*INSTRUCTIONS TO FOLLOW*
Retype the entries, please, from their first line to the line containing "ウーバー：4.4pips", exactly and only those lines, minus the pictures.

*EXCERPTED DATA*

____

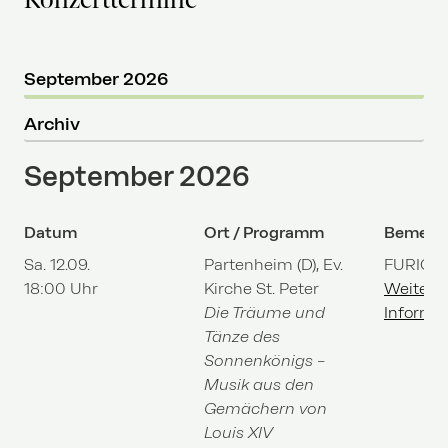
September 2026
Archiv
September 2026
Datum
Ort / Programm
Bemerk
Sa. 12.09.
Partenheim (D), Ev.
FURIOS
18:00 Uhr
Kirche St. Peter
Weitere
Die Träume und
Informa
Tänze des
Sonnenkönigs –
Musik aus den
Gemächern von
Louis XIV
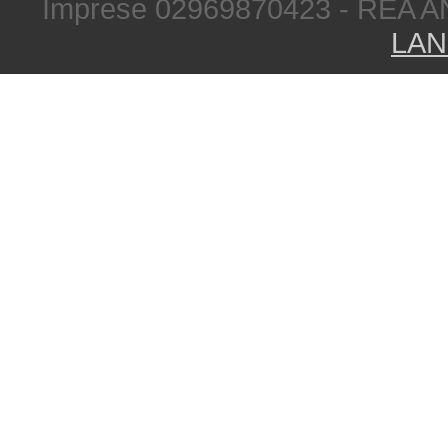
Imprese 02969870423 - REA A
LAN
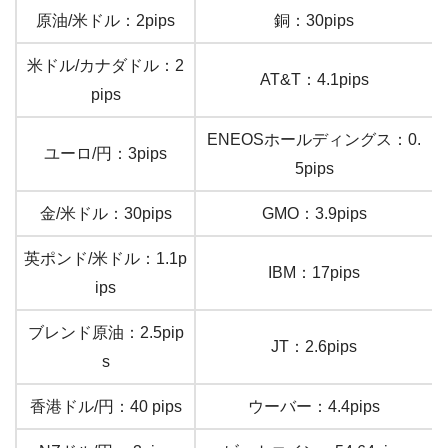
原油/米ドル：2pips
銅：30pips
米ドル/カナダドル：2
AT&T：4.1pips
pips
ENEOSホールディングス：0.
ユーロ/円：3pips
5pips
金/米ドル：30pips
GMO：3.9pips
英ポンド/米ドル：1.1p
IBM：17pips
ips
ブレンド原油：2.5pip
JT：2.6pips
s
香港ドル/円：40 pips
ウーバー：4.4pips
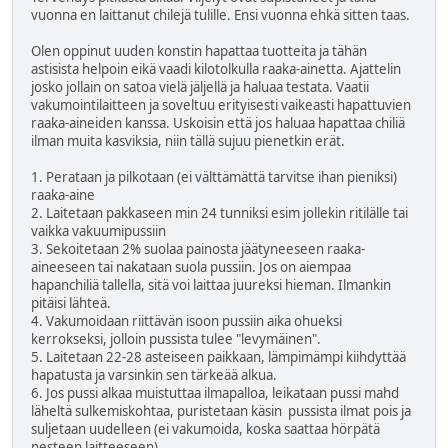
vuonna en laittanut chilejä tulille. Ensi vuonna ehkä sitten taas.
Olen oppinut uuden konstin hapattaa tuotteita ja tähän
astisista helpoin eikä vaadi kilotolkulla raaka-ainetta. Ajattelin
josko jollain on satoa vielä jäljellä ja haluaa testata. Vaatii
vakumointilaitteen ja soveltuu erityisesti vaikeasti hapattuvien
raaka-aineiden kanssa. Uskoisin että jos haluaa hapattaa chiliä
ilman muita kasviksia, niin tällä sujuu pienetkin erät.
1. Perataan ja pilkotaan (ei välttämättä tarvitse ihan pieniksi)
raaka-aine
2. Laitetaan pakkaseen min 24 tunniksi esim jollekin ritilälle tai
vaikka vakuumipussiin
3. Sekoitetaan 2% suolaa painosta jäätyneeseen raaka-
aineeseen tai nakataan suola pussiin. Jos on aiempaa
hapanchiliä tallella, sitä voi laittaa juureksi hieman. Ilmankin
pitäisi lähteä.
4. Vakumoidaan riittävän isoon pussiin aika ohueksi
kerrokseksi, jolloin pussista tulee "levymäinen".
5. Laitetaan 22-28 asteiseen paikkaan, lämpimämpi kiihdyttää
hapatusta ja varsinkin sen tärkeää alkua.
6. Jos pussi alkaa muistuttaa ilmapalloa, leikataan pussi mahd
läheltä sulkemiskohtaa, puristetaan käsin pussista ilmat pois ja
suljetaan uudelleen (ei vakumoida, koska saattaa hörpätä
nesteen laitteeseen)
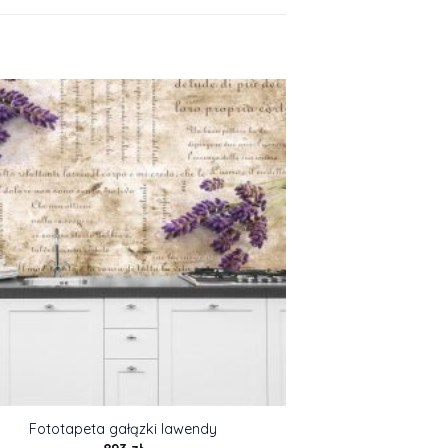
Fototapeta gałązki lawendy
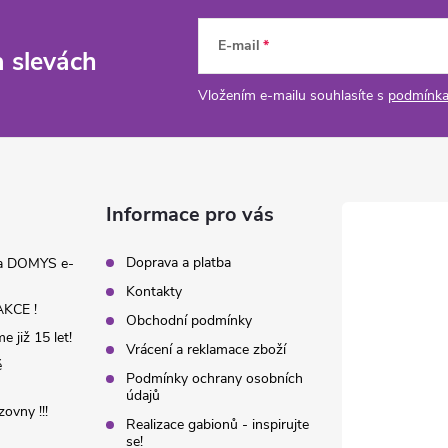
E-mail
a slevách
Vložením e-mailu souhlasíte s
podmínka
Informace pro vás
Doprava a platba
na DOMYS e-
Kontakty
KCE !
Obchodní podmínky
 již 15 let!
Vrácení a reklamace zboží
é
Podmínky ochrany osobních
údajů
ovny !!!
Realizace gabionů - inspirujte
se!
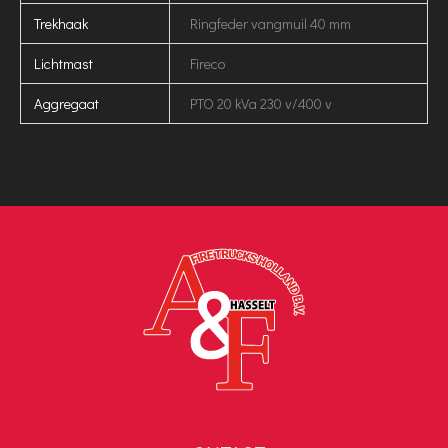
Trekhaak
Ringfeder vangmuil 40 mm
Lichtmast
Fireco
Aggregaat
PTO 20 kVa 230 v/400 v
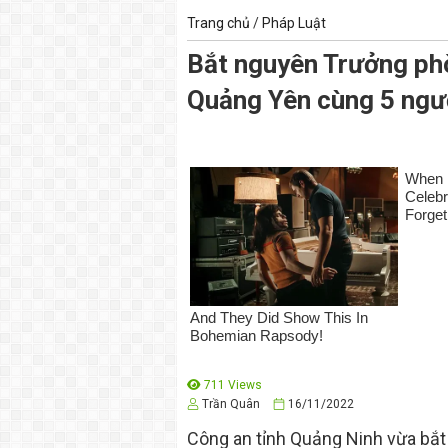
Trang chủ
/
Pháp Luật
Bắt nguyên Trưởng ph
Quảng Yên cùng 5 ngư
711 Views
Trần Quân
16/11/2022
Công an tỉnh Quảng Ninh vừa bắt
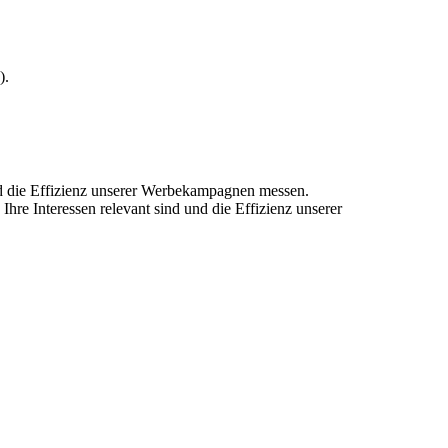
).
und die Effizienz unserer Werbekampagnen messen.
hre Interessen relevant sind und die Effizienz unserer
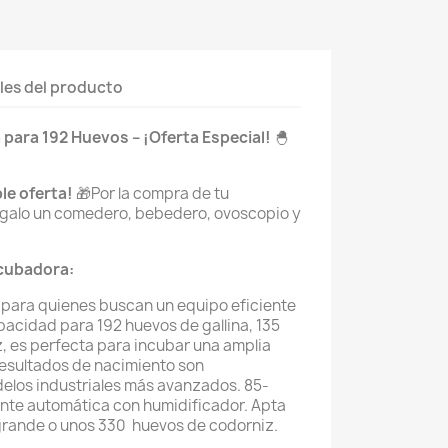
les del producto
para 192 Huevos – ¡Oferta Especial!
🐣
le oferta!
🎁Por la compra de tu
regalo un comedero, bebedero, ovoscopio y
ncubadora:
 para quienes buscan un equipo eficiente
apacidad para 192 huevos de gallina, 135
, es perfecta para incubar una amplia
resultados de nacimiento son
elos industriales más avanzados. 85-
te automática con humidificador. Apta
grande o unos 330 huevos de codorniz.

____

*SOLUTION FOR THIS PROBLEM*
September 2026
Archiv
September 2026
Datum
Ort / Programm
Bemerk
Sa. 12.09.
Partenheim (D), Ev.
FURIOS
18:00 Uhr
Kirche St. Peter
Weitere
Die Träume und
Informa
Tänze des
Sonnenkönigs –
Musik aus den
Gemächern von
Louis XIV
Imprese 02969870423 - REA A
LAN
原油/米ドル：2pips
銅：30pips
米ドル/カナダドル：2
AT&T：4.1pips
pips
ENEOSホールディングス：0.
ユーロ/円：3pips
5pips
金/米ドル：30pips
GMO：3.9pips
英ポンド/米ドル：1.1p
IBM：17pips
ips
ブレンド原油：2.5pip
JT：2.6pips
s
香港ドル/円：40 pips
ウーバー：4.4pips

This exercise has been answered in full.